I am currently trying to update some of our current libraries, and I've hit a blocking issue. This is a legacy application, here's the basic setup:

Java 8
Tomcat 7
Mysql 5.5.27-28.1-log Percona Server
Spring 4.2.4.RELEASE

The Relevant Hibernate versions are here:

55:HIBERNATE_VERSION = "4.3.11.Final"
236:                "org.hibernate:hibernate-core:jar:#{HIBERNATE_VERSION}",
239:                "org.hibernate:hibernate-envers:jar:#{HIBERNATE_VERSION}",
241:                "org.hibernate:hibernate-entitymanager:jar:#{HIBERNATE_VERSION}",

The updated version is:

HIBERNATE_VERSION = "5.2.12.Final"

I'll spare you the details, but there are quite a few other dependencies. I gradually eliminated every other change (including the related spring update), but the above listed libraries are the only 3 that are changing.

Now, one of the front-end clients are choking because the date format had changed.

Under hibernate-4, it looks like:

createdDate: "2014-09-15",

With the above changes, it now looks like this:

createdDate: 1410753600000,

The class annotations look like this:

@Temporal(TemporalType.DATE)
@Column(columnDefinition="datetime")
private Date createdDate;

The table schema is on mysql and its listed as this:

| createdDate | datetime | YES | MUL | NULL | |

Where "Date" is a java.util.Date.
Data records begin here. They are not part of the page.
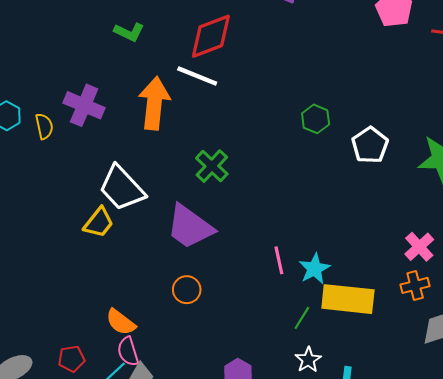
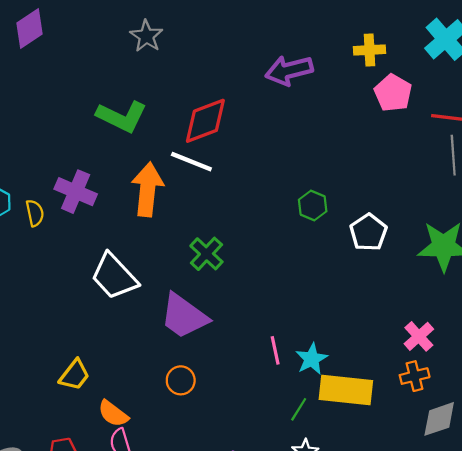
green L-shape: (129, 32) -> (122, 117), size x1.6
yellow trapezoid: (99, 223) -> (75, 375), moved

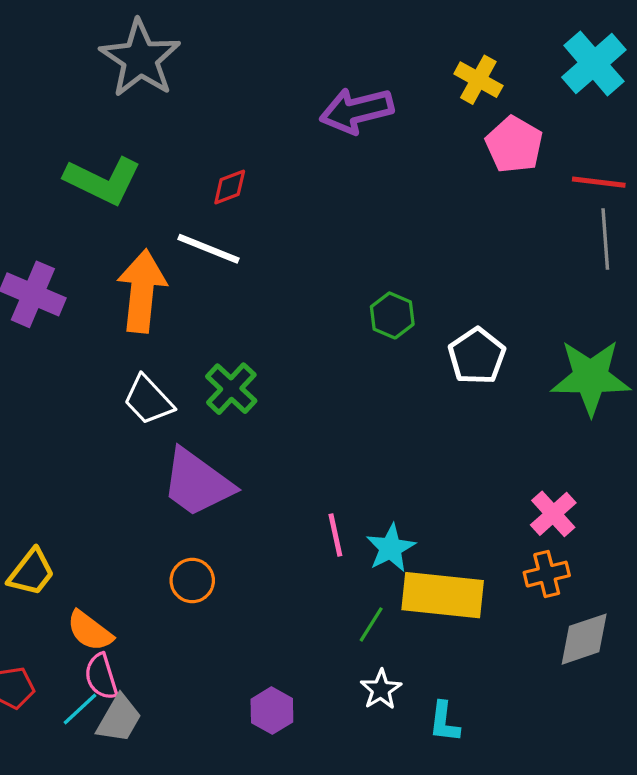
gray star: (146, 36) -> (140, 59), size x1.6
yellow cross: (369, 50) -> (478, 80), turned 32
red diamond: (205, 121) -> (230, 187), size x0.5
white trapezoid: (114, 276) -> (148, 400), moved, size x0.7

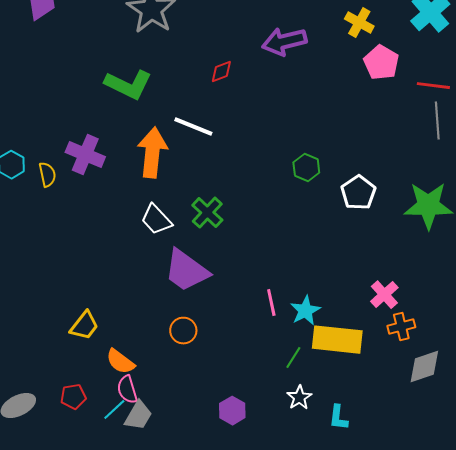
red diamond: (230, 187) -> (221, 72), moved
pink cross: (553, 514) -> (384, 295), moved

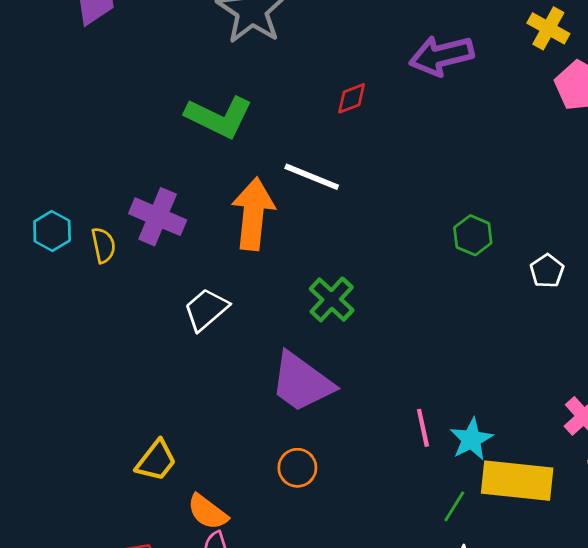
white pentagon: (358, 193) -> (547, 271), size x0.7
white trapezoid: (156, 220) -> (206, 309), moved, turned 92

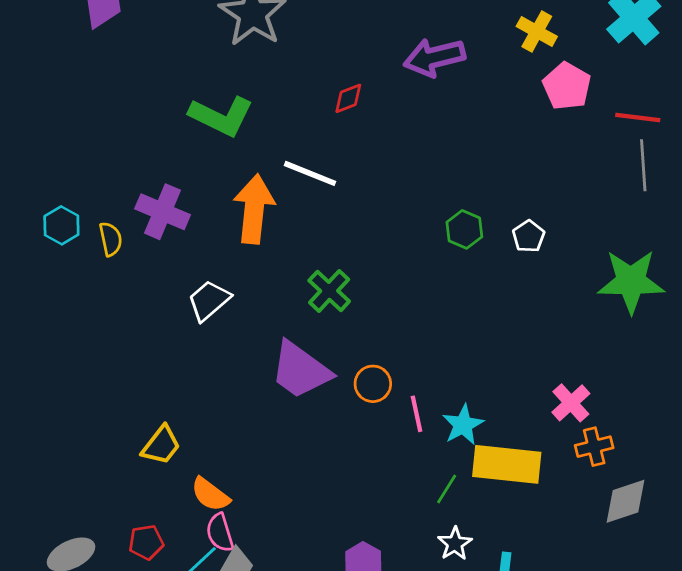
white pentagon: (547, 271) -> (529, 236), moved
orange circle: (297, 468) -> (373, 384), moved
Yes, I understand java.util.Date is horrible. I also know that @Temporal was lagging behind java 8 and the new features. We use jodatime and will be looking to standardize on the new J8 conventions, but this is an old application and this is a central table on an even older database.
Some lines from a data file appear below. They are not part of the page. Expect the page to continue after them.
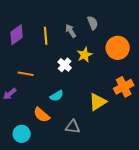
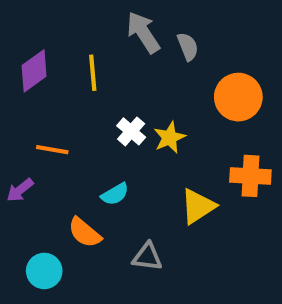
gray arrow: (71, 31) -> (143, 32), moved, size x1.5
yellow star: (85, 55) -> (170, 138), moved
orange cross: (124, 87) -> (250, 176), turned 30

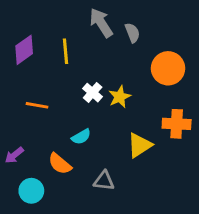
purple arrow: (20, 190) -> (14, 155), moved

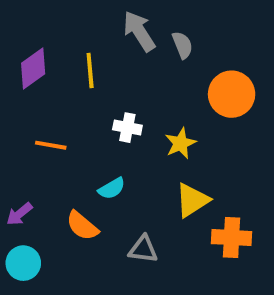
white cross: (93, 93) -> (127, 128), turned -30
yellow star: (120, 97) -> (180, 143), moved
orange cross: (177, 124) -> (232, 238), moved
cyan circle: (31, 191) -> (23, 263), moved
I've tried a number of solutions including:

  • consolidating dependencies
  • isolating dependencies (where we are now)
  • implementing a @Converter globally (breaks other specific date formats)
  • using said @Converter on only the field (still getting epoch time)
  • using the outputting json mapper to set the field (breaks because every time/date ends up having that format)
  • converting the base type to java.sql.Date (as that's what Temporal did).
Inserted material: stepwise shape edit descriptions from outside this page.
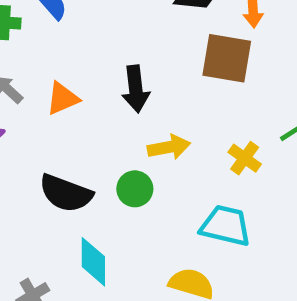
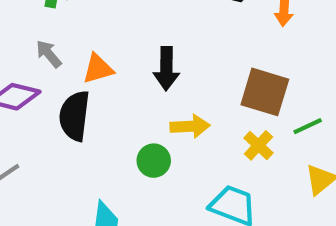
brown square: (227, 58) -> (265, 92), moved
black semicircle: (66, 193) -> (74, 116), moved, turned 69

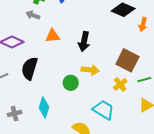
gray arrow: (49, 54) -> (33, 15), moved, turned -40
black semicircle: (74, 116) -> (30, 68), moved

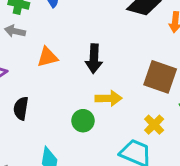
black semicircle: (30, 68) -> (21, 108), size x0.7
yellow cross: (120, 84) -> (154, 125), moved

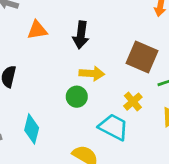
green circle: (83, 121) -> (77, 97), moved

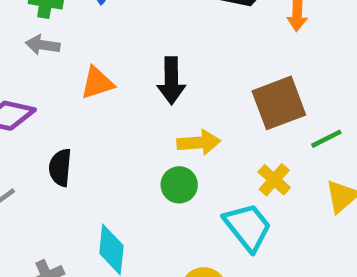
brown square: (142, 57) -> (279, 103), turned -36
cyan trapezoid: (113, 127) -> (248, 227), turned 32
From checking the change logs, I can't find anything that would explain this particular change, let alone any reason default behavior would change so drastically. I understand that a larger migration can help, but I'm really just looking to use the old default behavior so I can straighten out the rest of my upgrades without having them wrapped up in major code/db changes.

Any ideas here? I've upgraded hibernate many times before and never encountered a problem quite like this.


Solution

  • The issue was still @Temporal not being honored between Hibernate-5 and JPA 2.2, so the mapping disappeared. I had a faux DTO returning the data and forced a formatter on that particular field, which seems to have fixed the issue.